Switzerland votes to phase out nuclear energy and switch to renewables
A total of 58.2 per cent of voters supported the phaseout of nuclear energy in a binding referendum on Sunday. Under the Swiss system of direct democracy, voters have the final say on major policy issues.
The plan will provide billions of pounds in subsidies for renewable energy, ban the construction of nuclear plants and decommission the country’s five existing ones, which produce about a third of the country’s electricity.
The first nuclear power plant is earmarked for closure in 2019.
“This is a historic day for the country,” Green Party parliamentarian Adele Thorens Goumaz told public broadcaster RTS.
“Switzerland will finally enter into the 21st century when it comes to energy.”

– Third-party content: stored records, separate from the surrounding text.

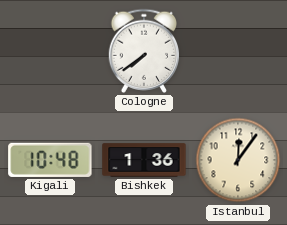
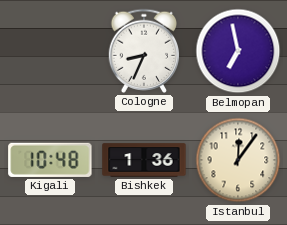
Cologne: 7:39 -> 8:34
Belmopan: none -> 6:58
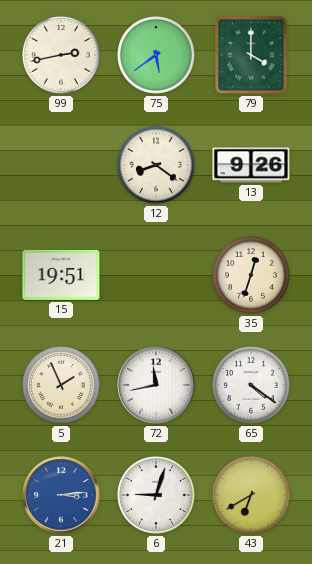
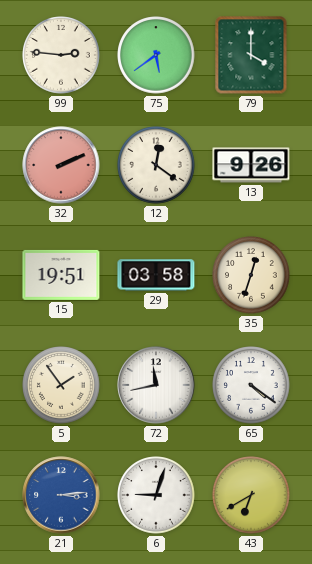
99: 2:43 -> 2:46
32: none -> 2:11
12: 8:21 -> 12:21
29: none -> 03:58
5: 1:56 -> 1:54
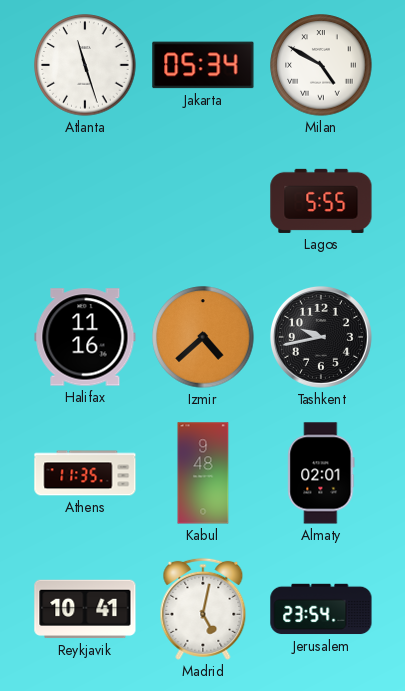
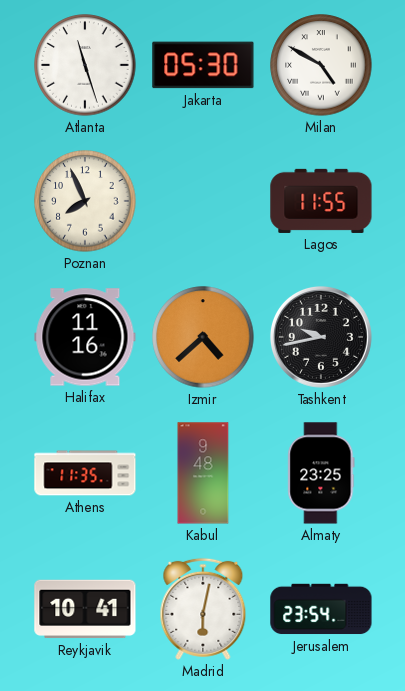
Jakarta: 05:34 -> 05:30
Poznan: none -> 7:56
Lagos: 5:55 -> 11:55
Almaty: 02:01 -> 23:25
Madrid: 5:02 -> 6:02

The move echoes efforts across Europe to reduce dependence on nuclear energy and has been in the making following Japan’s Fukushima disaster in 2011. Germany has announced it will close all nuclear plants by 2022 and Austria banned it decades ago.
The Swiss government wants to boost hydraulic power as well as solar, wind, geothermal and biomass.
Energy Minister Doris Leuthard, from the centre-right Christian Democratic Party, told reporters at a press conference: “The results shows the population wants a new energy policy and does not want any new nuclear plants. The law leads our country into a modern energy future.”
The new law is expected to come into effect at the start of 2018 and Ms Leuthard said the plan would cost the average family about 40 francs (£31.64) more a year because a higher grid surcharge would help to fund renewable subsidies. [40 Swiss francs = $41 US]
But critics to the plan claimed the initiative would significantly increase electricity bills. The country’s largest party, the populist Swiss People’s Party, campaigned against the plan and claimed energy bills could ramp up by an additional 3,200 Swiss francs (£2,532) per four-person household a year. [3200 Swiss francs = $3289 US]
It said the energy transition will be too expensive, would trigger greater reliance on imported electricity and could disfigure the landscape with more wind turbines and solar panels.
Last November, Swiss voters rejected a plan to speed up the phaseout of coal power plants by limiting their operational lifespan to 45 years, which would have meant three of the five nuclear reactors would have had to close this year.
But most other parties and environmental groups hailed the result of the vote a success.
The new plan does not include a clear timetable for the phaseout of nuclear energy but it aims to cut average energy consumption per person per year by 16 per cent by 2020 and 43 per cent by 2035 compared to 2000 levels.
According to the ATS news agency, only 42.3 per cent of eligible voters cast a ballot in the referendum, a low turnout which yet falls within the average over the past two years.